ALCOHOL plays a significant role in many fatal assaults that occur on the street, in licensed premises and at house parties, according to the Deputy State Pathologist Michael Curtis.
The forensic pathologist, who has worked here for almost nine years, said that gunshot wounds accounted for just over a third of murders in the State, followed by stabbings and blunt-force trauma.
He said that alcohol played a big role in many fatal assaults and that, in some cases, both the perpetrator and the victim had been drinking.
“Some of the homicides we see reflect a very severe level of violence,” said Dr Curtis.
“While that is obvious in the case of the shootings, it’s also the case in many of the stabbings we do, and in many of the blunt-force trauma deaths and the assaults we do, with kickings and stamping and so on. Some of those reflect an extreme level of violence.
“Certainly with the blunt-force trauma ones – it is violence where there would have to be a sustained assault over a period of time, maybe as much as several minutes.
“We do on occasion see (cases) where someone gets the unlucky blow – they get a punch and they go back and they bang their head and they die because they banged their head – albeit they wouldn’t have fallen and banged their head had they not been punched.

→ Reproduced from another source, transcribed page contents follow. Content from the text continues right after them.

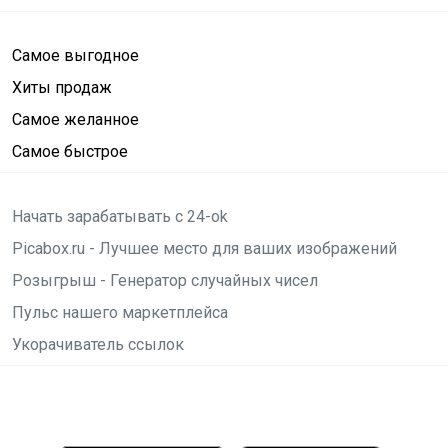
Самое выгодное
Хиты продаж
Самое желанное
Самое быстрое
Начать зарабатывать с 24-ok
Picabox.ru - Лучшее место для ваших изображений
Розыгрыш - Генератор случайных чисел
Пульс нашего маркетплейса
Укорачиватель ссылок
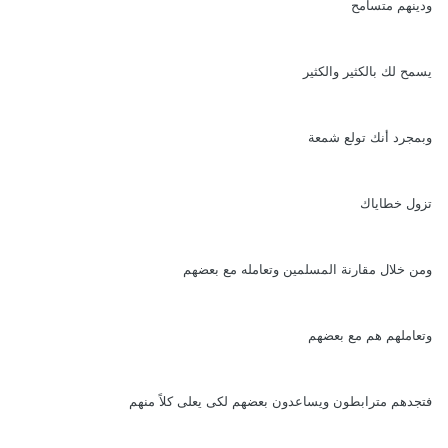
ودينهم متسامح
يسمح لك بالكثير والكثير
وبمجرد أنك تولع شمعة
تزول خطاياك
ومن خلال مقارنة المسلمين وتعامله مع بعضهم
وتعاملهم هم مع بعضهم
فتجدهم مترابطون ويساعدون بعضهم لكى يعلى كلاً منهم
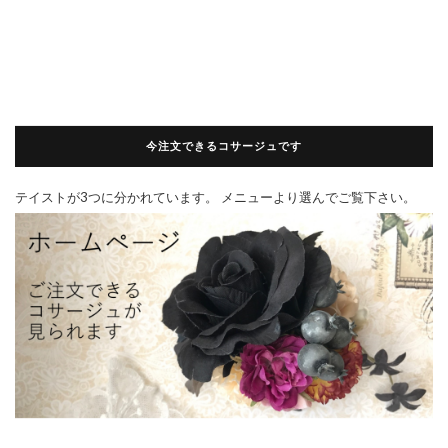
今注文できるコサージュです
テイストが3つに分かれています。 メニューより選んでご覧下さい。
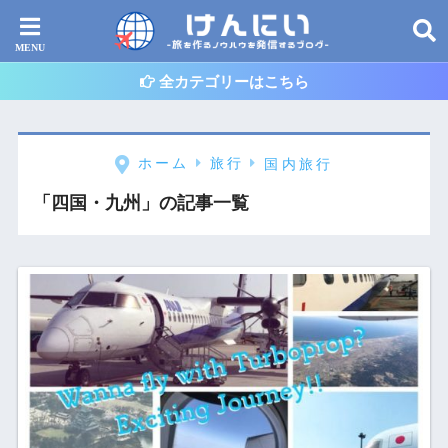
全カテゴリーはこちら
ホーム
旅行
国内旅行
「四国・九州」の記事一覧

“But we also see cases where people have had repeated blows reigned on them with fists and feet and stamping as well as kicking,” he said.
Dr Curtis said he had been struck by the number of suicides by shooting in the State since he began working here in 2004.
“It’s probably the fact that it’s a rural community and rural communities have firearms,” he added.
Overall he said he did not think Irish society had become more violent.
“What I’m dealing with now is fewer (homicides) than in the really peak years,” he added.